Только одно меня смущало: в ее загадочности, в ее таинственности и, вероятно, лжи сквозило что-то темное, хитрое, что-то не совсем мне понятное. Не постараться ли сделать так, чтобы этого не было? Как было бы прекрасно, если бы за этими масками не сквозило что-то двусмысленное! Но я говорила себе, что рассуждаю, как муравей номер 987.654.321, несущий на голове сучок в три раза тяжелее себя (несет и радуется, дурак!), а она не муравей и никогда не будет им, она – ястреб, она – леопард, и встретила я ее не для того, чтобы учиться у нее, а для того, чтобы, смотря на нее, выжить по-своему, по-другому, не став ни ястребом, ни леопардом.
Но я все-таки научусь у нее чему-нибудь, – думала я, – она знает, что такое savoir vivre; это не только обратное, противоположное savoir crever, которое еще задолго до Беккета так хорошо знал Ходасевич, т. е. «умение дохнуть» как противоположность «умению жить», это – обратное всякому желанию «не быть» и вернуть билет умение противостоять самоубийственному импульсу, с вне-разумной жаждой удержаться на том уровне, который ее поколению никогда не был ни дан; ни даже обещан, который она сама обещала себе.

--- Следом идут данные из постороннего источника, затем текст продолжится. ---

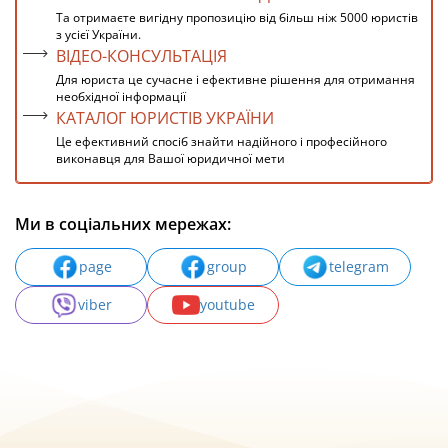
Та отримаєте вигідну пропозицію від більш ніж 5000 юристів
з усієї України.
ВІДЕО-КОНСУЛЬТАЦІЯ
Для юриста це сучасне і ефективне рішення для отримання
необхідної інформації
КАТАЛОГ ЮРИСТІВ УКРАЇНИ
Це ефективний спосіб знайти надійного і професійного
виконавця для Вашої юридичної мети
Ми в соціальних мережах:
page
group
telegram
viber
youtube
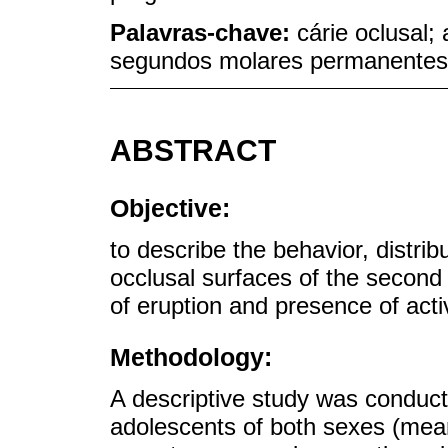
Palavras-chave:
cárie oclusal;
segundos molares permanentes
ABSTRACT
Objective:
to describe the behavior, distrib
occlusal surfaces of the second 
of eruption and presence of activi
Methodology:
A descriptive study was conduc
adolescents of both sexes (mea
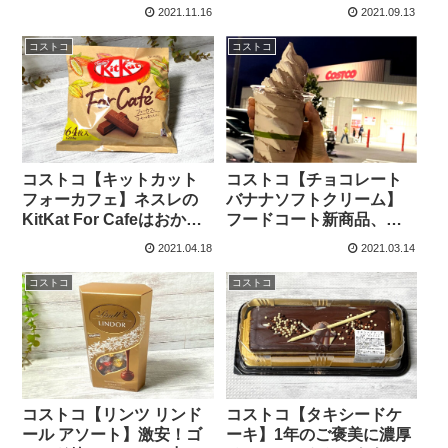
ケット＆ミルクチョコの
パッケージでTrick or
2021.11.16
2021.09.13
大容量ってお得！
Treat!にもぴったり。
コストコ
コストコ
コストコ【キットカット
コストコ【チョコレート
フォーカフェ】ネスレの
バナナソフトクリーム】
KitKat For Cafeはおから
フードコート新商品、バ
パウダーが使用されたお
ナナ＆チョコとのミック
2021.04.18
2021.03.14
からビスケットになって
ス買いました。
います。
コストコ
コストコ
コストコ【リンツ リンド
コストコ【タキシードケ
ール アソート】激安！ゴ
ーキ】1年のご褒美に濃厚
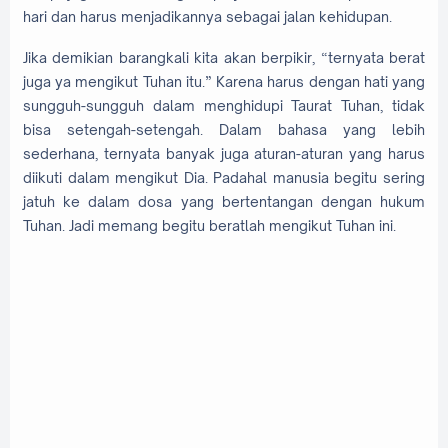
hari dan harus menjadikannya sebagai jalan kehidupan.
Jika demikian barangkali kita akan berpikir, “ternyata berat
juga ya mengikut Tuhan itu.” Karena harus dengan hati yang
sungguh-sungguh dalam menghidupi Taurat Tuhan, tidak
bisa setengah-setengah. Dalam bahasa yang lebih
sederhana, ternyata banyak juga aturan-aturan yang harus
diikuti dalam mengikut Dia. Padahal manusia begitu sering
jatuh ke dalam dosa yang bertentangan dengan hukum
Tuhan. Jadi memang begitu beratlah mengikut Tuhan ini.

Ее покровительственное поглаживание меня по круглым щекам и тщательно закрученным волосам не обижало меня. Мы обе по-разному раз и навсегда решили не возвращаться к пещерной жизни, и обе знали моменты ответственности и выбора. И свои поступки видели не как цепь женских капризов, не как общие грехи эпохи или результат несовершенной среды, но как часть себя, за которую мы единолично отвечаем.